Good grief. Glad they both survived. That's some brutal conditions and circumstances to deal with. Glad someone was there to help the second guy because if the first had went back to help him they would both probably be dead.


----------



## little rascal (Jan 19, 2014)

*Glad they*

turned out okay.

 A Mai Tai Cocktail and a moored boat?


----------



## The Fever (Jan 20, 2014)

TopherAndTick said:


> Legally, you have to use the authorities Im sure.  What would I do?  Well a little pepper makes more of a statement than actual harm.  I dont take kindly to being put at risk of death by idiots.  I dont care if it is legal or not,  I would mark up the gel coat with steel.



Yeah lets think this out in a like minded scenario. I'm.in a layout boat and a man has so little respect he is willing to nearly swamp you. Now I'm.going to shoot at him. Not even lethal shot. Sounds like it's time to really swamp you or just flat run you over.


----------



## T-N-T (Jan 20, 2014)

The Fever said:


> Yeah lets think this out in a like minded scenario. I'm.in a layout boat and a man has so little respect he is willing to nearly swamp you. Now I'm.going to shoot at him. Not even lethal shot. Sounds like it's time to really swamp you or just flat run you over.



I bet he doesnt turn around for another pass if you are still holding the gun....


----------



## T-N-T (Jan 20, 2014)

Garcia Mitchler said:


> I'm a retired Coast Guard Chief and boarding officer.



Thanks Garcia!  I always thought USCG would be a great job.


----------



## Garcia Mitchler (Jan 20, 2014)

Thanks y'all, and it was a great job! Wish I hadn't retired!
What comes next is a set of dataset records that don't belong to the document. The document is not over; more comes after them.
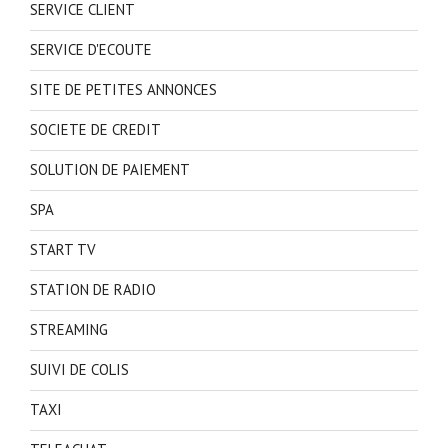
SERVICE CLIENT
SERVICE D'ECOUTE
SITE DE PETITES ANNONCES
SOCIETE DE CREDIT
SOLUTION DE PAIEMENT
SPA
START TV
STATION DE RADIO
STREAMING
SUIVI DE COLIS
TAXI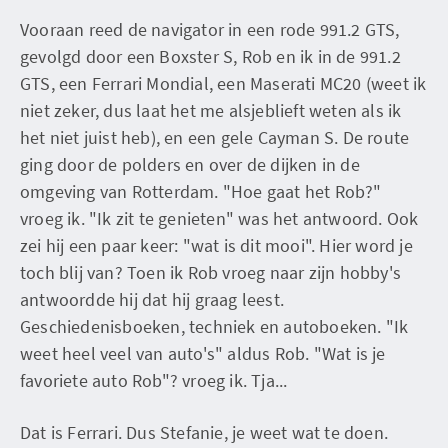
Vooraan reed de navigator in een rode 991.2 GTS,
gevolgd door een Boxster S, Rob en ik in de 991.2
GTS, een Ferrari Mondial, een Maserati MC20 (weet ik
niet zeker, dus laat het me alsjeblieft weten als ik
het niet juist heb), en een gele Cayman S. De route
ging door de polders en over de dijken in de
omgeving van Rotterdam. "Hoe gaat het Rob?"
vroeg ik. "Ik zit te genieten" was het antwoord. Ook
zei hij een paar keer: "wat is dit mooi". Hier word je
toch blij van? Toen ik Rob vroeg naar zijn hobby's
antwoordde hij dat hij graag leest.
Geschiedenisboeken, techniek en autoboeken. "Ik
weet heel veel van auto's" aldus Rob. "Wat is je
favoriete auto Rob"? vroeg ik. Tja...
Dat is Ferrari. Dus Stefanie, je weet wat te doen.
Still looking for work out here...


----------



## triton196 (Jan 20, 2014)

call the dnr and you cant shoot at them its agg assault which is the next thing below murder. try to get the ga registration number. if hes doing it consistently then the dnr can sit and watch and maybe put a stop to it. ive had em do it to me while fishing people don't have respect for other people plain and simple.


----------



## Lukikus2 (Jan 20, 2014)

Ya'll should hunt the Tenn. River sometime. Thet beast will swallow you long before a wake will.


----------



## thc_clubPres (Jan 20, 2014)

did they have on PFD's or don't most duck hunters wear them?


----------



## birddog52 (Jan 23, 2014)

Good load steel shot on gel coat would changed that idiots mind


----------